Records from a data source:
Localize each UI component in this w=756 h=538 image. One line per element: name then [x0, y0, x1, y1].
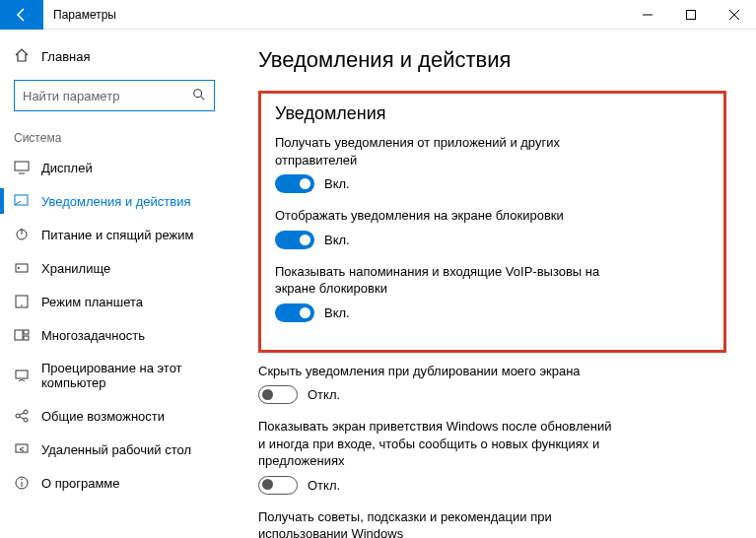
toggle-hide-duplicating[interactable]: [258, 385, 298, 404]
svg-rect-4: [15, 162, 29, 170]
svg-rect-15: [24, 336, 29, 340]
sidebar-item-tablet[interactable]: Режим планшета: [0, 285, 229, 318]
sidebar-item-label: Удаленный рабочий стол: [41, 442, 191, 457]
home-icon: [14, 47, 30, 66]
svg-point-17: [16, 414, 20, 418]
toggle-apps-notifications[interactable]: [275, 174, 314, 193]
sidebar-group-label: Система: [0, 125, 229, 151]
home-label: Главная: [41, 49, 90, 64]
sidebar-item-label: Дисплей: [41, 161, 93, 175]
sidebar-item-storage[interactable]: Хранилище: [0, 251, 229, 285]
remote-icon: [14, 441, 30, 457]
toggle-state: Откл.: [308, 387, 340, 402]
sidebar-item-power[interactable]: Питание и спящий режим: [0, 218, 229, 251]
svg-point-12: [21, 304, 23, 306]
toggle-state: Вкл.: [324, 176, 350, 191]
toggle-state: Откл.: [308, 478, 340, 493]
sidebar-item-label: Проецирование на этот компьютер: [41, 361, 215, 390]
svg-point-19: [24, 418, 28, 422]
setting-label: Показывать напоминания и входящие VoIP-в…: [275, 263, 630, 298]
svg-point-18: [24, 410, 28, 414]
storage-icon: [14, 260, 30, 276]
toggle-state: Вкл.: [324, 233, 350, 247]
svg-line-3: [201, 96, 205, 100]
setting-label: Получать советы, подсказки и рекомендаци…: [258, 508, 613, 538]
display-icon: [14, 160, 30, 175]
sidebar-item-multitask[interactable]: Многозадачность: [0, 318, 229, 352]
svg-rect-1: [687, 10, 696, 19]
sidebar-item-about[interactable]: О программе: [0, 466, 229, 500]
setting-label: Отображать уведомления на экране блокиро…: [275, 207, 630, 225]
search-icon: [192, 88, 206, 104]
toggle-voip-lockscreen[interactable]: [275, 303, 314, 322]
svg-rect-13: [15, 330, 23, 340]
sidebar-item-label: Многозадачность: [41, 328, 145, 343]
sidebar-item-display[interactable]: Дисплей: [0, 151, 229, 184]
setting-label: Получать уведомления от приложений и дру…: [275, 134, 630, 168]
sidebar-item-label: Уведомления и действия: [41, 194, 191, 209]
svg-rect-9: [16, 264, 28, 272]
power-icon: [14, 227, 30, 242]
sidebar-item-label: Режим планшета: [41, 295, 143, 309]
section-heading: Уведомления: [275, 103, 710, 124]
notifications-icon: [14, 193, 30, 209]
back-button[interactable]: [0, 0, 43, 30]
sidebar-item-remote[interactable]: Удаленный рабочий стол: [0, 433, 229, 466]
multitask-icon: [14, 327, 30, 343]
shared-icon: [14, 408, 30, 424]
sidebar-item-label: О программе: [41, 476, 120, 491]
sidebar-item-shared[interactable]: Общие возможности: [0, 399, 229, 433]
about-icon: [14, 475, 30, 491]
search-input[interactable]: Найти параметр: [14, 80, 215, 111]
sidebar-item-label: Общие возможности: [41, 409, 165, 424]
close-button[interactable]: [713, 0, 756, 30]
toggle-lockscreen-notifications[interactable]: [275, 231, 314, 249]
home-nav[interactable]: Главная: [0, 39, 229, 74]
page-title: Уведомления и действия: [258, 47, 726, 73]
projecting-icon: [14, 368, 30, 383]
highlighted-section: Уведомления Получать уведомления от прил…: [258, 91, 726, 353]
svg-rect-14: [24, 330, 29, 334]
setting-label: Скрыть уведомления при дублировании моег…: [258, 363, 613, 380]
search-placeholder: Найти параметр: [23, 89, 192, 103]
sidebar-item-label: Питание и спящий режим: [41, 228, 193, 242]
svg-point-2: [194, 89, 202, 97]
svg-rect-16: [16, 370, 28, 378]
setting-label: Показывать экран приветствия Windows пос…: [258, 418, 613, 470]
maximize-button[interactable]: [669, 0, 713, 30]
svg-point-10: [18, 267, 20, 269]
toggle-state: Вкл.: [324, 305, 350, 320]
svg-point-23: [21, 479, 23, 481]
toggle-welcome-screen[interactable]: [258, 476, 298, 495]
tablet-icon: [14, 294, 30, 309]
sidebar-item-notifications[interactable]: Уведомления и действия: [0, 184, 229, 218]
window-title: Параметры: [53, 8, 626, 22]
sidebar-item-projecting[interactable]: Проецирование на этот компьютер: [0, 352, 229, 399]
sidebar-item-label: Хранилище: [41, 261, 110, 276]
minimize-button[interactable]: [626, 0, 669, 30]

==

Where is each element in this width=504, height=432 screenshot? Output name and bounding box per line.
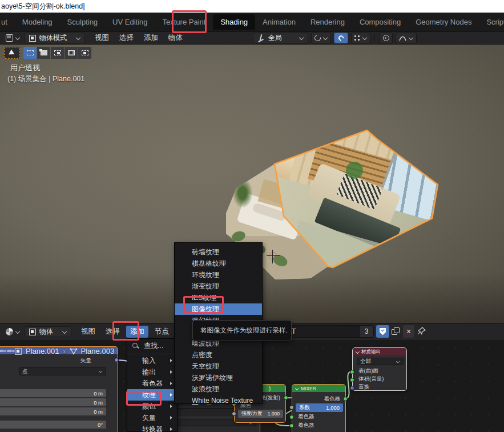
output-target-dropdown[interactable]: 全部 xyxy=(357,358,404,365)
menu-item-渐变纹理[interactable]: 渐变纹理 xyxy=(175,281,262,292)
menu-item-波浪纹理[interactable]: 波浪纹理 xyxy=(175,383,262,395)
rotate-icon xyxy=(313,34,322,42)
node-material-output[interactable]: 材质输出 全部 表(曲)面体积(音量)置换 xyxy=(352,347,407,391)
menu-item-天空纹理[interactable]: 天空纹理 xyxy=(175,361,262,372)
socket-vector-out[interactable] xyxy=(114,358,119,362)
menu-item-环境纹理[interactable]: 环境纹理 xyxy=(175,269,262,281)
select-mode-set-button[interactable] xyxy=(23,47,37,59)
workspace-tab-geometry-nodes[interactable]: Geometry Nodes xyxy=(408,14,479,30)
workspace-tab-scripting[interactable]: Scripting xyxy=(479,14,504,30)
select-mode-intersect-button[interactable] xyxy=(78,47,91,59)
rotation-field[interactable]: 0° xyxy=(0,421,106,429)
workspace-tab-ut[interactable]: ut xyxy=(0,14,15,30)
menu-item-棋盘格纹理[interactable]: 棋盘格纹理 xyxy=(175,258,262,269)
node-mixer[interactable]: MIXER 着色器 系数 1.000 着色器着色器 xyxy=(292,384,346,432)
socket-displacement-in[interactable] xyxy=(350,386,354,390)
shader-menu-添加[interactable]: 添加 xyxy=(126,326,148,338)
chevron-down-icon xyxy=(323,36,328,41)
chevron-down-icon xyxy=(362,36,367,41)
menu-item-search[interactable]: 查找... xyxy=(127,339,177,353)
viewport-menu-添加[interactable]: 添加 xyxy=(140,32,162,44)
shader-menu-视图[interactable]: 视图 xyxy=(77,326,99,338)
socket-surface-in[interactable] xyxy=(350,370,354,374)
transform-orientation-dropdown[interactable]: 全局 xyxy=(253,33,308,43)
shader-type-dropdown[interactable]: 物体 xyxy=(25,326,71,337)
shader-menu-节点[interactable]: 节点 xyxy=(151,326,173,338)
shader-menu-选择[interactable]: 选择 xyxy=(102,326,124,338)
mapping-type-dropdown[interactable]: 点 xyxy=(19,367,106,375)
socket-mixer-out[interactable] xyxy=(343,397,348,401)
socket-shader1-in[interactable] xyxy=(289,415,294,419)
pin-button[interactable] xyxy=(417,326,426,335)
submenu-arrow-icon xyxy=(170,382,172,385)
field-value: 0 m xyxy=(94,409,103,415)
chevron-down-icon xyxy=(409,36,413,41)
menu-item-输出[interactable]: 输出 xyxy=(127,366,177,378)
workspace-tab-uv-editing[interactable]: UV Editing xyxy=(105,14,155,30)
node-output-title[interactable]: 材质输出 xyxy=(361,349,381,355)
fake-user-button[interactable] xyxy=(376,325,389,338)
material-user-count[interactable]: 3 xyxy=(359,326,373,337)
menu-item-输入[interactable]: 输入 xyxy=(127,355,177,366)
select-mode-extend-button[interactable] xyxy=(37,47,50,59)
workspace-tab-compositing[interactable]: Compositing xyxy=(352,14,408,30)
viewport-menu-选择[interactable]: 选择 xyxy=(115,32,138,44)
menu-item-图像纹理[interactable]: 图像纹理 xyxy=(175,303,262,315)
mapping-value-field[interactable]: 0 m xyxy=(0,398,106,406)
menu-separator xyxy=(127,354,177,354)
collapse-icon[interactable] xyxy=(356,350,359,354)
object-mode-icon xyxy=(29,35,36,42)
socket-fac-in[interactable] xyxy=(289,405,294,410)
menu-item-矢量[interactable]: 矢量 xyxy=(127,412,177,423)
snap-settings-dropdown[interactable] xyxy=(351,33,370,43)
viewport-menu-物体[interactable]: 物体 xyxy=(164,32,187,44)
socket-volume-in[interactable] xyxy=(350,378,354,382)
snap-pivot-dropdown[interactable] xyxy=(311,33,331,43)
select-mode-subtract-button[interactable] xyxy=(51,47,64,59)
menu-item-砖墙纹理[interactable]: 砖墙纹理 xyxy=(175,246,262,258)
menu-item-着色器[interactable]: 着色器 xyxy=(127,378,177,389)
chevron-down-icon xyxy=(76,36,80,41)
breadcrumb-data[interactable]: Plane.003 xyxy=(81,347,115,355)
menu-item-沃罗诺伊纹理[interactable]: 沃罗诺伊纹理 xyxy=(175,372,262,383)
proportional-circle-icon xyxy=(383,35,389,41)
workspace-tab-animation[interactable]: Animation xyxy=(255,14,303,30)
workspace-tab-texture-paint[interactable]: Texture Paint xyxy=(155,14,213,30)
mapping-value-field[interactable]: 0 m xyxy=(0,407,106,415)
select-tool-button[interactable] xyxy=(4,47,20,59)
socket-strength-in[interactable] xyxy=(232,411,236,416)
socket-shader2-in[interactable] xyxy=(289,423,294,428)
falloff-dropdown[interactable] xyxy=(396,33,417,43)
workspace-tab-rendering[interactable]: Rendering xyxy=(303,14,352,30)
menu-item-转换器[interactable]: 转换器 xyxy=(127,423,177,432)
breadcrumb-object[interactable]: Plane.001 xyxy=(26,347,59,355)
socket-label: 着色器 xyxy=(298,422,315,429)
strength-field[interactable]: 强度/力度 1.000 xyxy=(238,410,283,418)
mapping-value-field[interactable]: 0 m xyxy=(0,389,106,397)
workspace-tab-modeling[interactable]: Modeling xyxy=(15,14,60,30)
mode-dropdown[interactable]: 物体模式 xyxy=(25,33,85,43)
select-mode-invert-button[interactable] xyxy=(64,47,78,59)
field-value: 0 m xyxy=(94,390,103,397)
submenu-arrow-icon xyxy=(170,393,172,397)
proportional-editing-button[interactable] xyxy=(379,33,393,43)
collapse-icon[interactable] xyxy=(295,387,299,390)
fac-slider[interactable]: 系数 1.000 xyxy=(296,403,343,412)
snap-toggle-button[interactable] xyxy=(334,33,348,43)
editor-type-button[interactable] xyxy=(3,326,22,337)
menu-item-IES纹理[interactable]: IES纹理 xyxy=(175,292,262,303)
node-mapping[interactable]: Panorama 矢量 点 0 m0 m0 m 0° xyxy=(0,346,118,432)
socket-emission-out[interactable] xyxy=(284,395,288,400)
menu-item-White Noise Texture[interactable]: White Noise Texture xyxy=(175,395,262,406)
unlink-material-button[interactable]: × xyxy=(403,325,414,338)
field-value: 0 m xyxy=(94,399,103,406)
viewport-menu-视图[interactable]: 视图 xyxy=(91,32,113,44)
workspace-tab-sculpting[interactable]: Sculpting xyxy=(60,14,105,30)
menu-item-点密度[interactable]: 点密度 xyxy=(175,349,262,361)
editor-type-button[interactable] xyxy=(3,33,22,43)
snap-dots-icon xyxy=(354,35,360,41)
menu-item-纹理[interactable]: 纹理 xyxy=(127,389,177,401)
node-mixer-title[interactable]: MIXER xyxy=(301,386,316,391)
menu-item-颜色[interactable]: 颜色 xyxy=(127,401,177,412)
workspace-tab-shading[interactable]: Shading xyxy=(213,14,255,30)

■ Task to complete: Lines holding the word "Питание" should be copied from the entries above.

■ Written answer:
sidebar-item-power[interactable]: Питание и спящий режим: [0, 218, 229, 251]
sidebar-item-label: Питание и спящий режим: [41, 228, 193, 242]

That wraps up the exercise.